President Xi’s priority quietly shifted from reforming the economy and further opening it up, to imposing greater Communist Party control, mainly his own, which basically means propping the economy up, not starting a credit squeeze. It has also involved the creation of a huge mass surveillance operation, including the amazing (and horrifying) “citizen score”, which is built from vast amounts of personal data using artificial intelligence, and determines what benefits each person gets. Also, there are video cameras everywhere using facial recognition, so everyone’s movements are constantly monitored. Not to mention the vast “re-education” camps for Muslims.
And now they are even locking up citizens of other countries for views expressed outside China, without even telling the person’s home country (Australian citizen Yang Hengjun).
Is continued economic growth of any sort, let alone 6+ per cent, compatible with a colossal pile of debt and a suffocating police state? I guess we’re about to find out.
The trade war with the US is shorthand for something much bigger than that. It has been clear since October that America is understandably trying to rein in China’s largely illegal efforts to dominate global technology, which was reinforced this week by a joint report from the US Chamber of Commerce and the American Chamber of Commerce in China detailing how China is implementing its “Made in China 2025” to achieve tech dominance.
Markets were shaken on Thursday by a report in the Financial Times that the US had turned down an offer by China to hold preparatory talks for another round of negotiations, later denied by White House economic adviser Larry Kudlow.

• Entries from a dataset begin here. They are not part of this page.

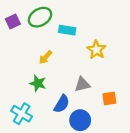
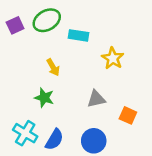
yellow arrow: (45, 57) -> (53, 67), turned -72
orange square: (109, 98) -> (128, 115), turned 32
blue semicircle: (62, 104) -> (54, 140), moved

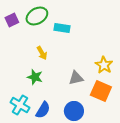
yellow star: (113, 58) -> (104, 65), moved
orange square: (128, 115) -> (101, 91), size x1.5

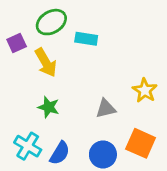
purple square: (12, 20) -> (17, 43), moved
yellow arrow: (42, 53) -> (46, 63), moved, size x1.5
orange square: (101, 91) -> (141, 143), moved

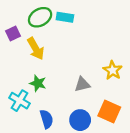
cyan rectangle: (86, 39) -> (65, 17), moved
cyan cross: (28, 146) -> (19, 101), moved
blue semicircle: (60, 153) -> (47, 119), turned -48

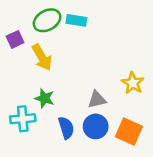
cyan cross: (19, 101) -> (23, 119), turned -36
blue semicircle: (47, 119) -> (66, 128), moved
blue circle: (80, 120) -> (96, 126), moved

Expect more of that sort of thing, but the real problem with China’s economy is not the rivalry with the US, but its own failings: mendacity, tyranny and, perhaps above all, demography.
China’s labour force is now declining and the dependency ratio has gone from 10 per cent to 16 per cent since 2001. What’s more, the birthrate has continued to decline after the abolition of the one-child policy in 2015, which is perhaps the greatest negative of all.